[Exercise]
Copy every line of the records below where the word "Francisco" occurs.

(Page-level text extractions)
<<<<
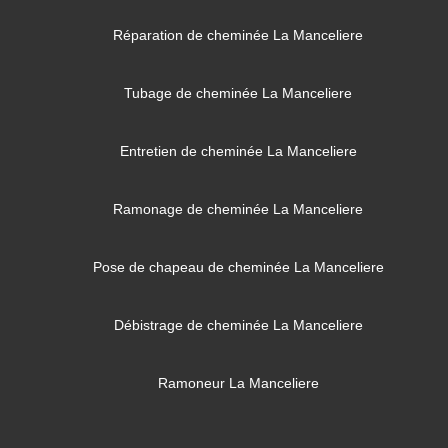
Réparation de cheminée La Manceliere
Tubage de cheminée La Manceliere
Entretien de cheminée La Manceliere
Ramonage de cheminée La Manceliere
Pose de chapeau de cheminée La Manceliere
Débistrage de cheminée La Manceliere
Ramoneur La Manceliere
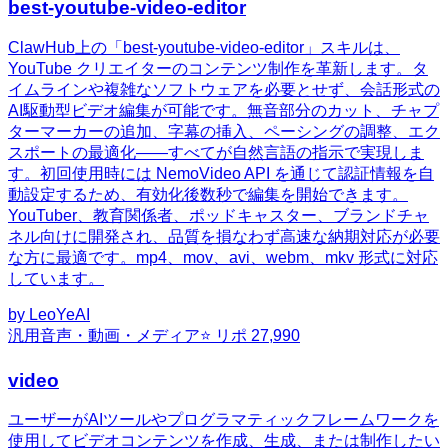
best-youtube-video-editor
ClawHub上の「best-youtube-video-editor」スキルは、
YouTube クリエイターのコンテンツ制作を革新します。タ
イムラインや複雑なソフトウェアを必要とせず、会話形式の
AI駆動型ビデオ編集が可能です。無音部分のカット、チャプ
ターマーカーの追加、字幕の挿入、ペーシングの調整、エク
スポートの最適化——すべてが自然言語の指示で実現しま
す。初回使用時には NemoVideo API を通じて認証情報を自
動設定するため、有効化後数秒で編集を開始できます。
YouTuber、教育関係者、ポッドキャスター、ブランドチャ
ネル向けに開発され、品質を損なわず高速な納期対応が必要
な方に最適です。mp4、mov、avi、webm、mkv 形式に対応
しています。
by
LeoYeAI
汎用
音声・動画・メディア
⭐ リポ
27,990
video
ユーザーがAIツールやプログラマティックフレームワークを
使用してビデオコンテンツを作成、生成、または制作したい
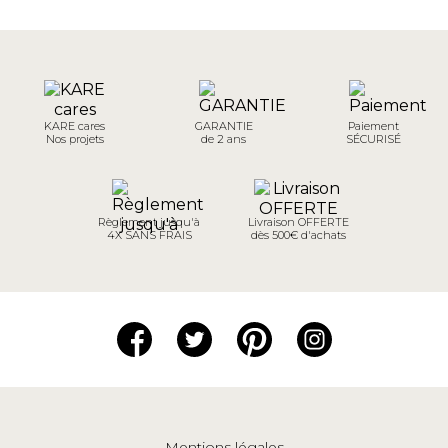
KARE cares
GARANTIE
Paiement
Nos projets
de 2 ans
SÉCURISÉ
Règlement jusqu'à
Livraison OFFERTE
4X SANS FRAIS
dès 500€ d'achats
Mentions légales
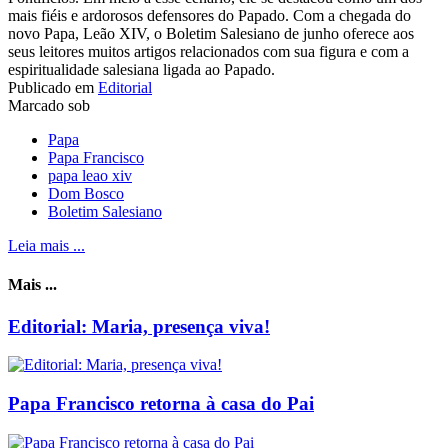
mais fiéis e ardorosos defensores do Papado. Com a chegada do
novo Papa, Leão XIV, o Boletim Salesiano de junho oferece aos
seus leitores muitos artigos relacionados com sua figura e com a
espiritualidade salesiana ligada ao Papado.
Publicado em
Editorial
Marcado sob
Papa
Papa Francisco
papa leao xiv
Dom Bosco
Boletim Salesiano
Leia mais ...
Mais ...
Editorial: Maria, presença viva!
Papa Francisco retorna à casa do Pai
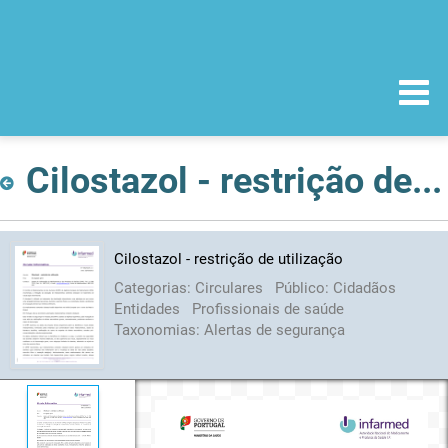
Cilostazol - restrição de utilização
Cilostazol - restrição de utilização
Categorias:
Circulares
Público:
Cidadãos
Entidades
Profissionais de saúde
Taxonomias:
Alertas de segurança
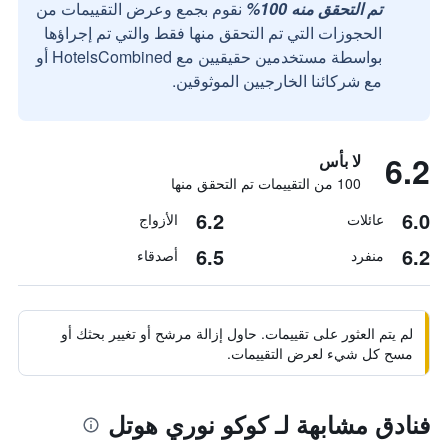
تم التحقق منه 100%
نقوم بجمع وعرض التقييمات من
الحجوزات التي تم التحقق منها فقط والتي تم إجراؤها
بواسطة مستخدمين حقيقيين مع HotelsCombined أو
مع شركائنا الخارجيين الموثوقين.
6.2
لا بأس
100 من التقييمات تم التحقق منها
6.2
6.0
عائلات
الأزواج
6.5
6.2
منفرد
أصدقاء
لم يتم العثور على تقييمات. حاول إزالة مرشح أو تغيير بحثك أو
مسح كل شيء لعرض التقييمات.
فنادق مشابهة لـ كوكو نوري هوتل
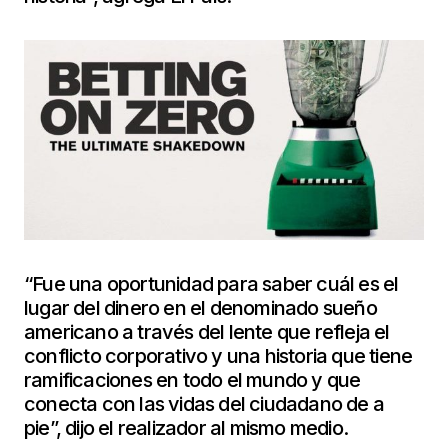
“Fue una oportunidad para saber cuál es el
lugar del dinero en el denominado sueño
americano a través del lente que refleja el
conflicto corporativo y una historia que tiene
ramificaciones en todo el mundo y que
conecta con las vidas del ciudadano de a
pie”, dijo el realizador al mismo medio.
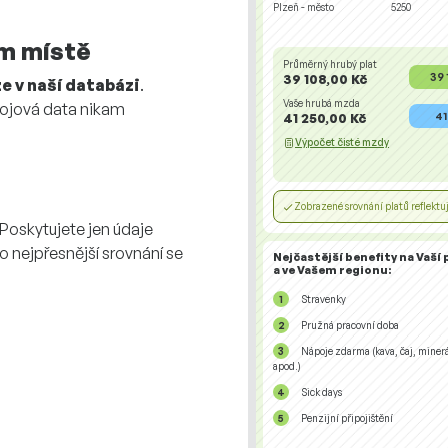
Plzeň - město
5250
m místě
Průměrný hrubý plat
39 
39 108,00 Kč
e v naší databázi
.
Vaše hrubá mzda
rojová data nikam
41
41 250,00 Kč
Výpočet čisté mzdy
Zobrazené srovnání platů reflekt
 Poskytujete jen údaje
o nejpřesnější srovnání se
Nejčastější benefity na Vaší 
a ve Vašem regionu:
Stravenky
Pružná pracovní doba
Nápoje zdarma (kava, čaj, miner
apod.)
Sick days
Penzijní připojištění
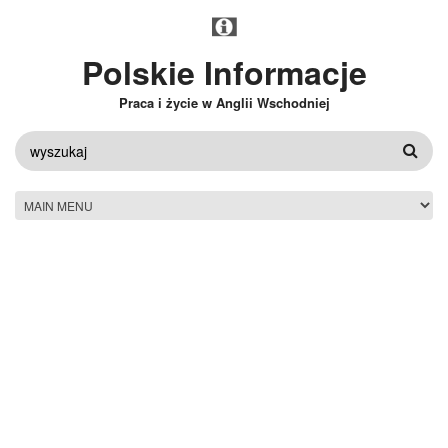
Przejdź do treści
Polskie Informacje
Praca i życie w Anglii Wschodniej
FORMULARZ
WYSZUKIWANIA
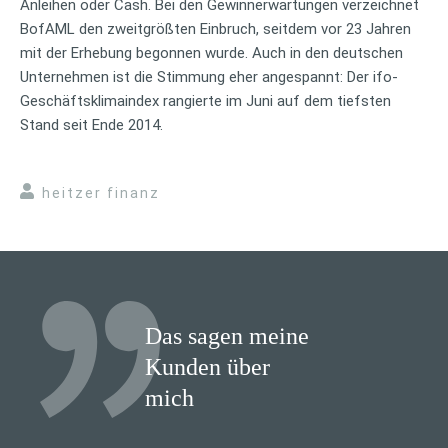
Anleihen oder Cash. Bei den Gewinnerwartungen verzeichnet
BofAML den zweitgrößten Einbruch, seitdem vor 23 Jahren
mit der Erhebung begonnen wurde. Auch in den deutschen
Unternehmen ist die Stimmung eher angespannt: Der ifo-
Geschäftsklimaindex rangierte im Juni auf dem tiefsten
Stand seit Ende 2014.
heitzer finanz
Das sagen meine
Kunden über
mich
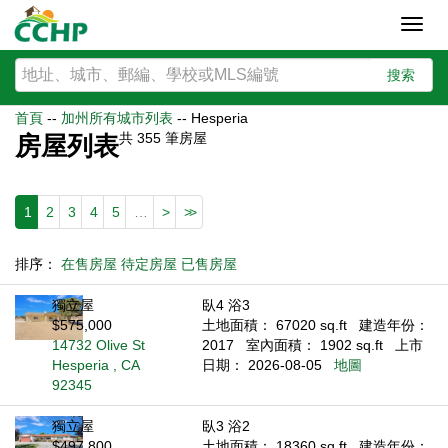
Toggl
navig
搜索
首頁
--
加州所有城市列表
--
Hesperia
共
355
筆房屋
房屋列表
1
2
3
4
5
…
>
>>
排序：
在售房屋
待定房屋
已售房屋
獨立屋
臥4 浴3
$575,000
土地面積： 67020 sq.ft
建造年份：
14732 Olive St
2017
室內面積： 1902 sq.ft
上市
Hesperia , CA
日期： 2026-08-05
地圖
92345
獨立屋
臥3 浴2
$497,800
土地面積： 18360 sq.ft
建造年份：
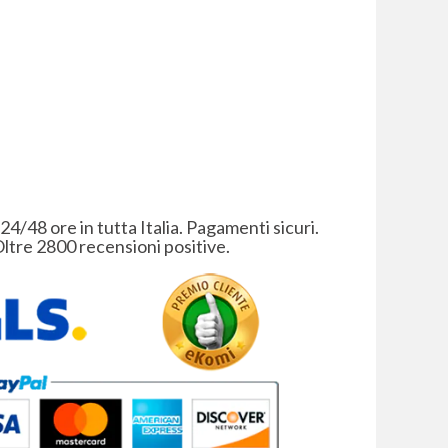
 24/48 ore in tutta Italia. Pagamenti sicuri.
ltre 2800 recensioni positive.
>>>>
[Written response]
Papa Francisco
Papa Francisco retorna à casa do Pai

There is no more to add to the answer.